Rencontre avec l’un des (trop rares) gourous bruxellois de la mode, un personnage attachant et pétri de belgitude, qui craint le soleil et le prêt-à-penser, derrière les vitres teintées de ses emblématiques lunettes noires. Direction la Cambre à Bruxelles. — Les lieux du crime, saison 1, épisode 1, section modes et travaux.

Vu à la télé – moteur !

« Que nos vies aient l’air d’un film parfait. » – Lio

Didier Vervaeren : modus operandi
par Cédric Godart

La mode m’intimide. Comme l’opéra et les échecs.  Je m’y intéresse pourtant, comme on s’intéresse aux jolis meubles, à la fabrication de la musique, à la littérature ou aux variations des indices boursiers. J’ai longtemps regardé ce milieu avec une fascination hésitante. J’ai même cru qu’il brassait du vent en s’imposant aux saisons. Toute les dictatures de façade fascinent.

Heureusement, il est permis de regarder un tableau sans rien y comprendre ou d’apprécier un plat sans savoir cuisiner. Il suffit pour cela de faire confiance aux critiques.  En matière de mode, Didier Vervaeren fait partie de mes diapasons dans l’univers de la mode c’est belge.

On reconnaît « DV » – c’est ainsi qu’il signe ses courriels, toujours rédigés dans un français impeccable, toujours garnis de ponctuation – à son choix du noir pour s’habiller (une sorte de neutralité un peu radicale) et à sa casquette. Dans l’exercice de ses fonctions, Didier n’a pas d’histoire, n’a pas d’âge et c’est très bien ainsi.

Il m’est arrivé de croiser Didier Vervaeren dans l’un ou l’autre bar ou dîner en ville – et même sur d’autres ondes. Avec cette même réserve polie de celui qui ne pense pas avoir voix au chapitre.  Nous avons tous nos travers : qu’avons-nous à dire à ceux qui inventent, à ceux qui font autorité, nous qui n’avons que des questions à poser pour parler de nous-même ?

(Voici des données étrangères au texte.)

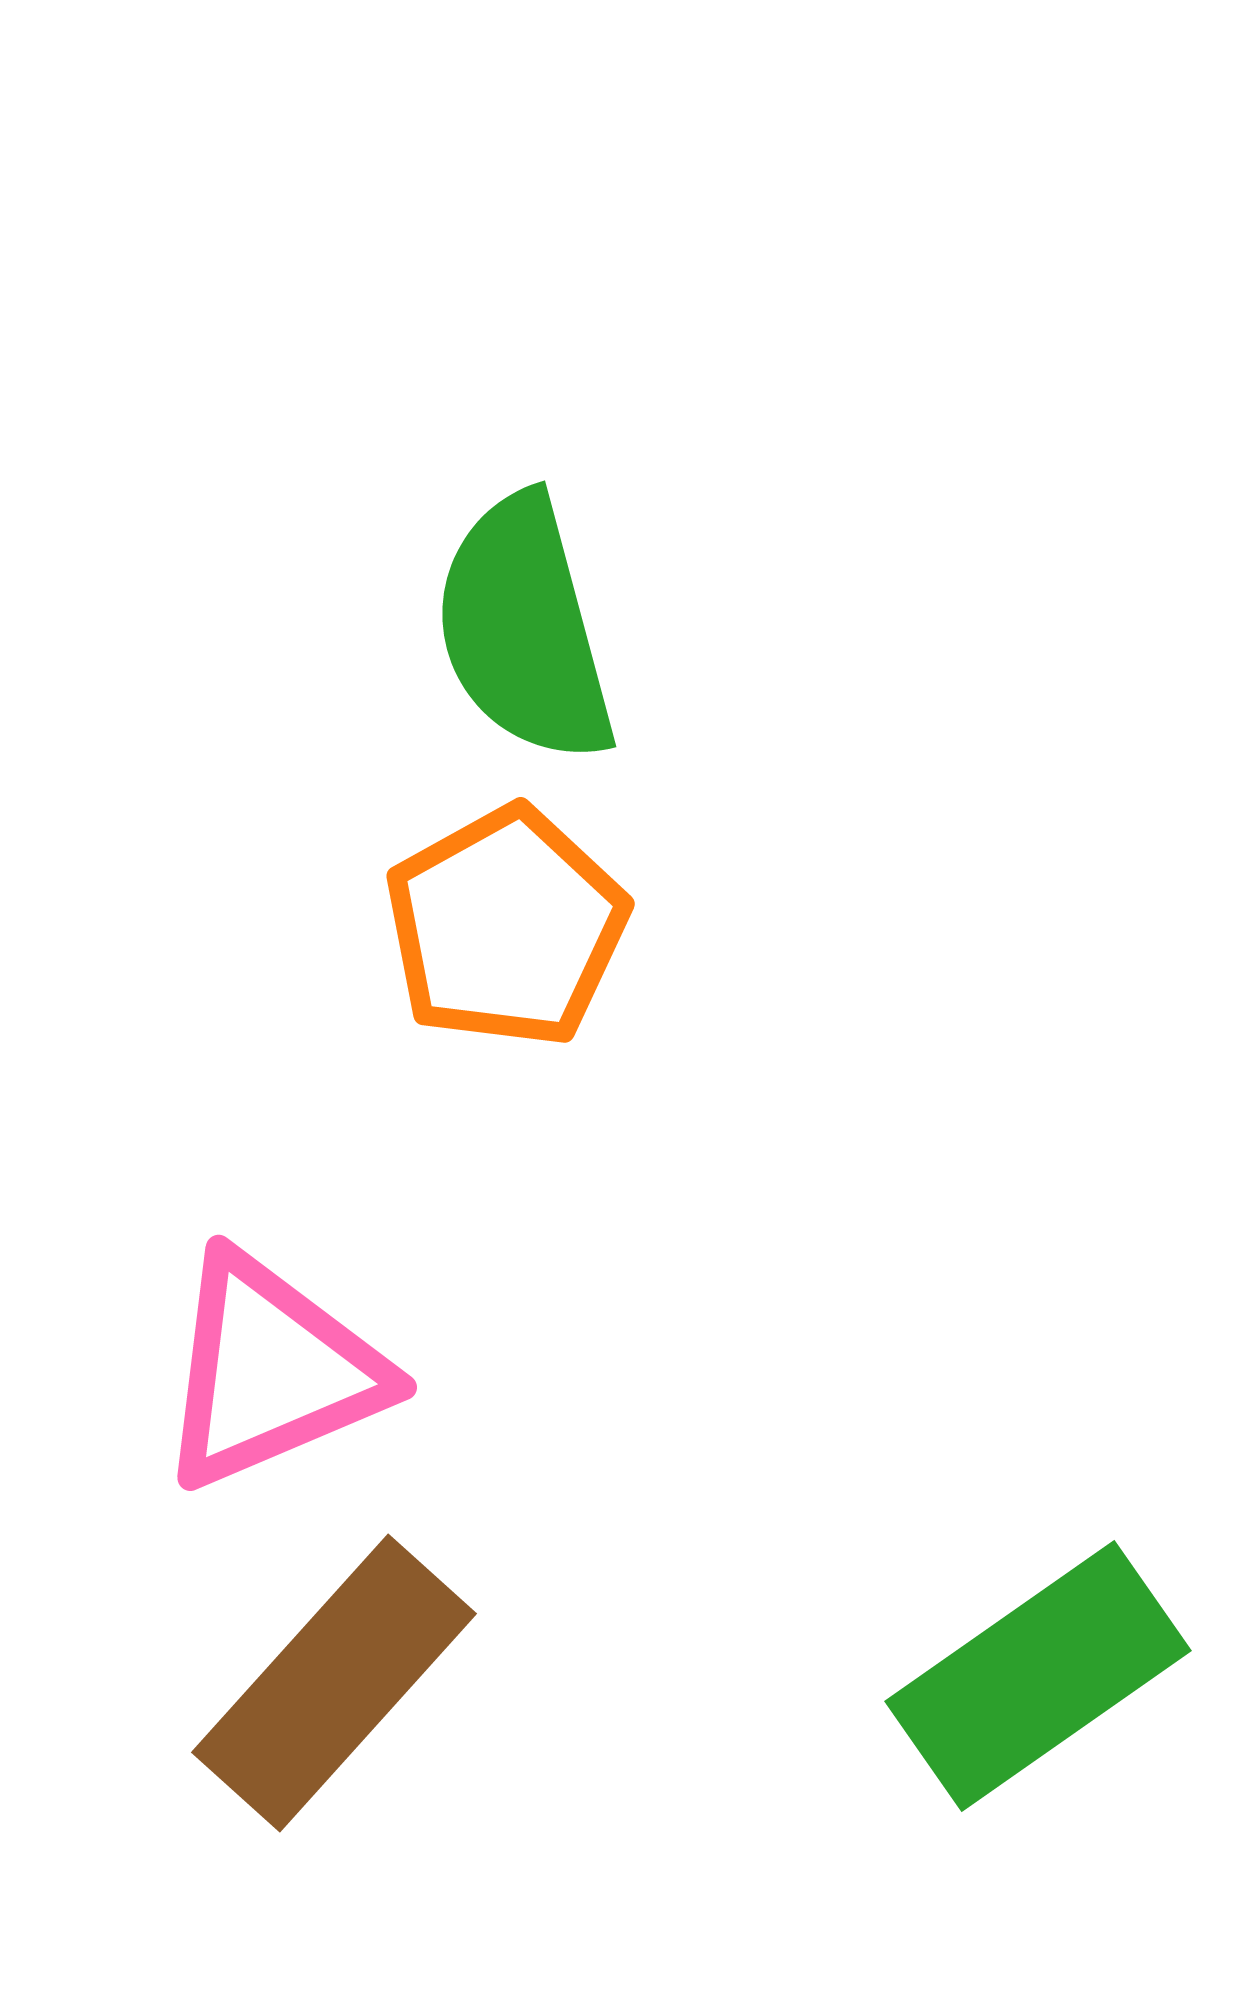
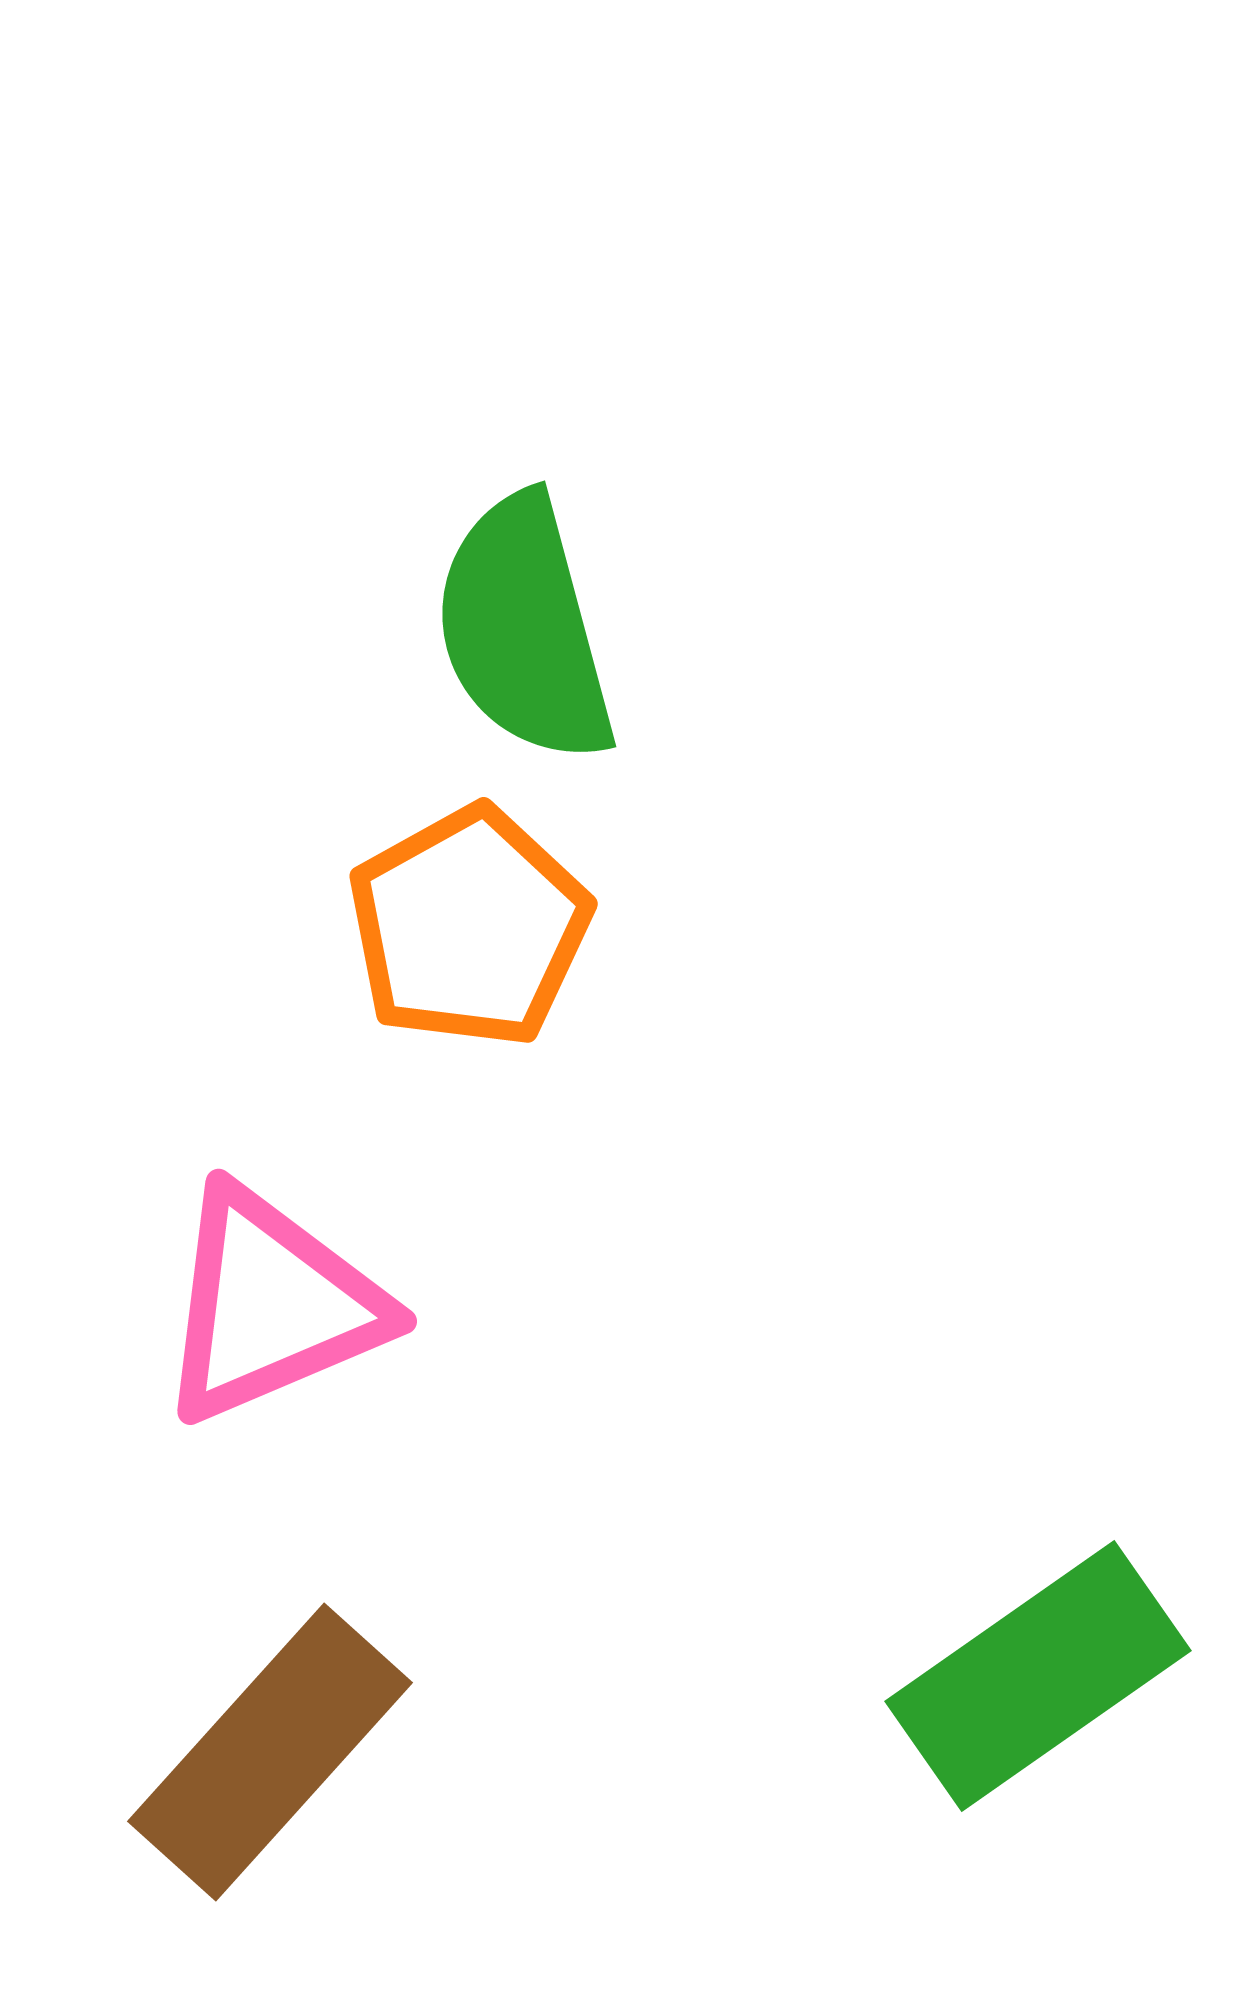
orange pentagon: moved 37 px left
pink triangle: moved 66 px up
brown rectangle: moved 64 px left, 69 px down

J’ai pourtant suivi son parcours depuis ce jour où il a dit : « Être bien habillé, cela ne veut rien dire. » Je pense que c’était à l’occasion d’une émission diffusée par Paris Première, il y a quelques années. Au fond, est-ce celui-là, le moment du déclic, celui où j’ai commencé à m’intéresser à ce qui se porte et aux couleurs que notre pays défend en la matière ? Grâce à lui ?

Une histoire inattendue

Comme moi, Didier est né près de Liège. Une vocation, la mode ? « Petit, j’observais ma première muse… ma marraine. Pourquoi la mode ? Peut-être aussi mon identité sexuelle ! Tout ça s’est imposé à moi. »

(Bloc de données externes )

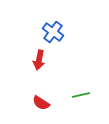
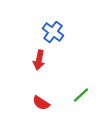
green line: rotated 30 degrees counterclockwise
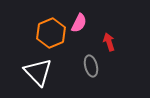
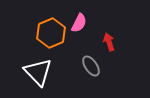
gray ellipse: rotated 20 degrees counterclockwise
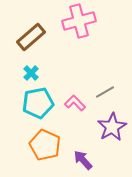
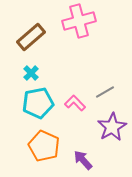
orange pentagon: moved 1 px left, 1 px down
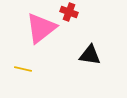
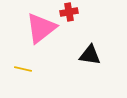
red cross: rotated 30 degrees counterclockwise
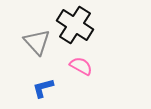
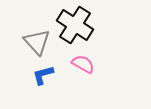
pink semicircle: moved 2 px right, 2 px up
blue L-shape: moved 13 px up
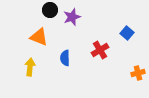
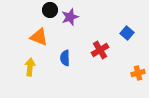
purple star: moved 2 px left
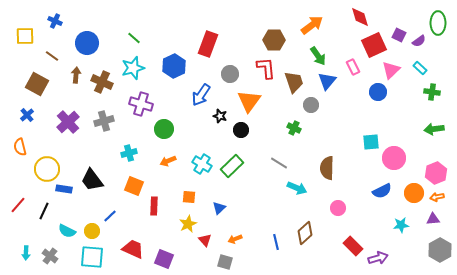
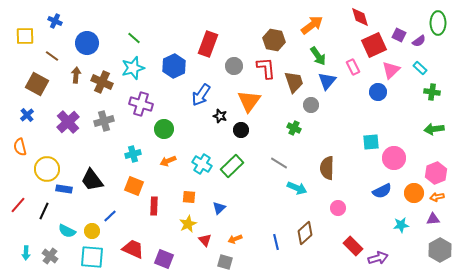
brown hexagon at (274, 40): rotated 10 degrees clockwise
gray circle at (230, 74): moved 4 px right, 8 px up
cyan cross at (129, 153): moved 4 px right, 1 px down
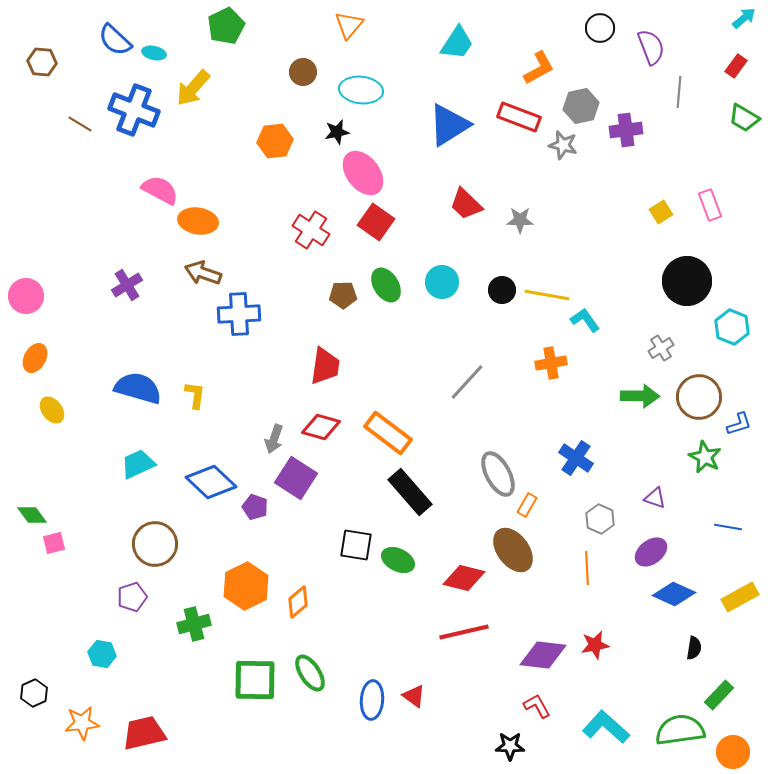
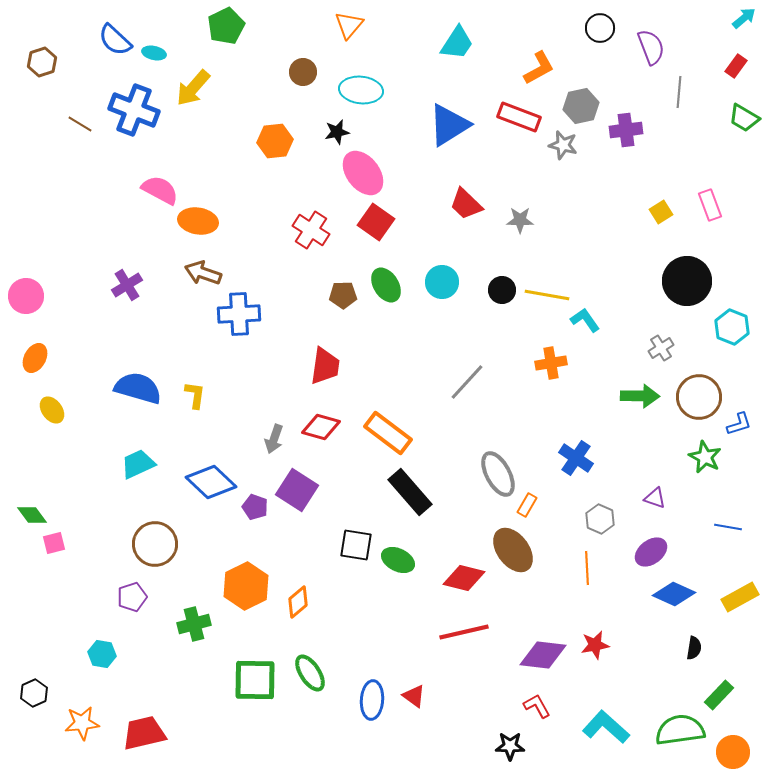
brown hexagon at (42, 62): rotated 24 degrees counterclockwise
purple square at (296, 478): moved 1 px right, 12 px down
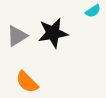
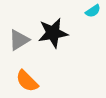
gray triangle: moved 2 px right, 4 px down
orange semicircle: moved 1 px up
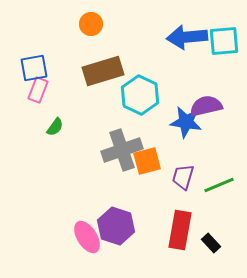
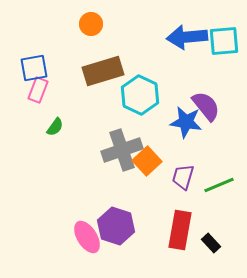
purple semicircle: rotated 64 degrees clockwise
orange square: rotated 28 degrees counterclockwise
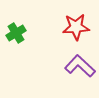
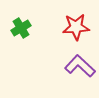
green cross: moved 5 px right, 5 px up
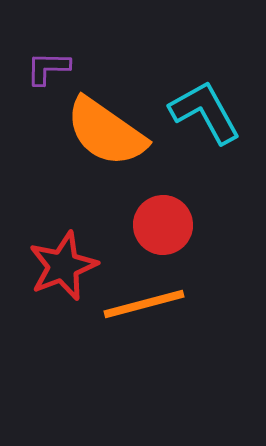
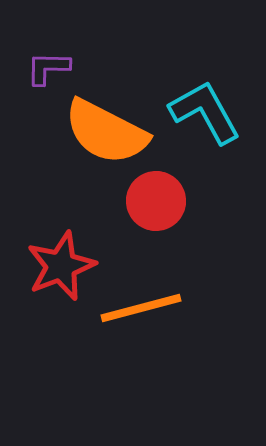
orange semicircle: rotated 8 degrees counterclockwise
red circle: moved 7 px left, 24 px up
red star: moved 2 px left
orange line: moved 3 px left, 4 px down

Didier a étudié la scénographie à l’Académie Royale des Beaux-Arts de Liège, puis a rejoint la Cambre, en option stylisme et création.  Devenu styliste, au point culminant de la vague Dansaert du début des années 2000 (mais toujours caché derrière), Didier fonde avec son compagnon de l’époque, Xavier Delcour, la marque éponyme.  On les aime et on les déteste jusqu’à Paris.  Bruxelles et la vie leur sourient.  Puis la vie les sépare.

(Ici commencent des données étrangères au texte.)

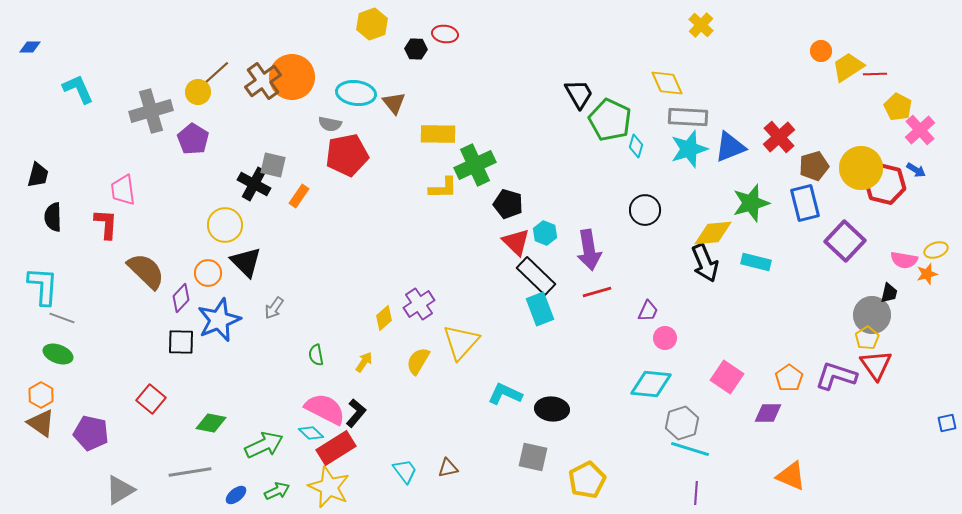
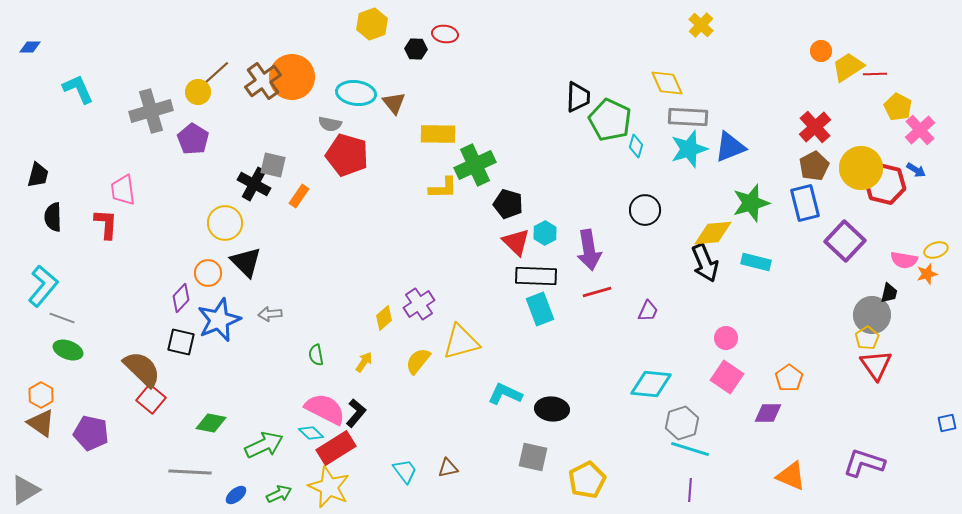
black trapezoid at (579, 94): moved 1 px left, 3 px down; rotated 32 degrees clockwise
red cross at (779, 137): moved 36 px right, 10 px up
red pentagon at (347, 155): rotated 27 degrees clockwise
brown pentagon at (814, 166): rotated 12 degrees counterclockwise
yellow circle at (225, 225): moved 2 px up
cyan hexagon at (545, 233): rotated 10 degrees clockwise
brown semicircle at (146, 271): moved 4 px left, 98 px down
black rectangle at (536, 276): rotated 42 degrees counterclockwise
cyan L-shape at (43, 286): rotated 36 degrees clockwise
gray arrow at (274, 308): moved 4 px left, 6 px down; rotated 50 degrees clockwise
pink circle at (665, 338): moved 61 px right
black square at (181, 342): rotated 12 degrees clockwise
yellow triangle at (461, 342): rotated 33 degrees clockwise
green ellipse at (58, 354): moved 10 px right, 4 px up
yellow semicircle at (418, 361): rotated 8 degrees clockwise
purple L-shape at (836, 376): moved 28 px right, 87 px down
gray line at (190, 472): rotated 12 degrees clockwise
gray triangle at (120, 490): moved 95 px left
green arrow at (277, 491): moved 2 px right, 3 px down
purple line at (696, 493): moved 6 px left, 3 px up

Suivront cinq années auprès de la maroquinerie Delvaux, dont il prendra la direction artistique comme on fait un bout de chemin ensemble. La vie de Didier Vervaeren se feuillette comme une série de chapitres (il en est conscient et se laisse porter).  Il sait ce que pourrait être le prochain, mais le futur ne lui donnera certainement pas raison.

Par défi et par goût, comme un accomplissement qui le rendra sérieux et plus que jamais crédible, Didier s’est improvisé commissaire d’une exposition qui a marqué Bozar en 2015, « Les Belges, une histoire de mode inattendue », un succès et aujourd’hui un livre écrit à plusieurs mains, chez Lanoo.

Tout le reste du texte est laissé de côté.